Using GigaTIME, the team estimated levels of CD16, a biomarker associated with natural killer cells, from biopsy slides of 212 newly diagnosed multiple myeloma patients enrolled in the HealthTree Foundation registry. Researchers then analyzed how these patients responded to standard therapy with bortezomib, lenalidomide and dexamethasone (VRd) or D-VRd, which adds daratumumab to the regimen.

The study’s primary endpoint was time to next treatment, defined as how long patients remained on their initial therapy before needing to switch. Researchers also measured event-free survival, which reflects how long patients avoided disease progression or a new treatment.

“For patients, longer time to next treatment often translates directly into longer periods of disease control, improved quality of life, fewer treatment-related toxicities and less disruption to daily life,” Landgren said.

The analysis revealed that patients with low AI-predicted CD16 levels who received VRd without transplant experienced a significantly shorter time to next treatment. In contrast, patients in the low-CD16 group had markedly better outcomes when treated with D-VRd. At 18 months, 86.8% of those patients remained event-free, compared with just 28.6% of patients treated with VRd alone.

The researchers also found that among patients with high AI-predicted CD16 levels, outcomes at 18 months were comparable whether they received D-VRd with or without a stem cell transplant.

“This study does not suggest that transplant is no longer important in multiple myeloma,” Landgren said. “Rather, the findings support the emerging concept that transplant decisions may become increasingly personalized and biology-driven.

The findings represent an important early step toward AI-guided precision medicine in multiple myeloma.
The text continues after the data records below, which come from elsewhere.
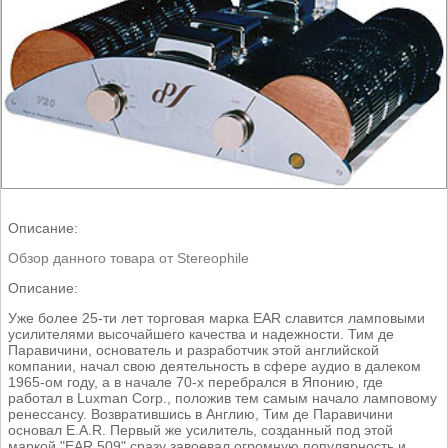
Описание:
Обзор данного товара от Stereophile
Описание:
Уже более 25-ти лет торговая марка EAR славится ламповыми
усилителями высочайшего качества и надежности. Тим де
Паравичини, основатель и разработчик этой английской
компании, начал свою деятельность в сфере аудио в далеком
1965-ом году, а в начале 70-х перебрался в Японию, где
работал в Luxman Corp., положив тем самым начало ламповому
ренессансу. Возвратившись в Англию, Тим де Паравичини
основал E.A.R. Первый же усилитель, созданный под этой
маркой "EAR 509" сразу завоевал огромную популярность и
“Sylvester has been incredibly supportive of bringing AI into cancer research to directly help patients and clinicians make difficult treatment decisions,” Rajanna said.
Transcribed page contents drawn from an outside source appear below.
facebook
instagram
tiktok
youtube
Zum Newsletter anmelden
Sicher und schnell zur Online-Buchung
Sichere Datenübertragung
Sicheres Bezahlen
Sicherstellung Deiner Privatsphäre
While promising, the approach is still in the research phase.

“This is still a research tool at this point, but the signals are strong,” he said. “We still need to further validate these findings prospectively before the AI model can fully move into the clinic.”

Next, the team plans to compare AI-predicted CD16 levels with directly measured immune biomarkers. They are also expanding the model to include larger and more diverse patient datasets, as well as additional immune markers.

“I hope this study highlights that AI can move beyond simply automating workflows and instead become a powerful tool for biologic discovery and clinical decision support,” Landgren said. “This may represent the beginning of a new era of AI-enabled digital pathology in myeloma.”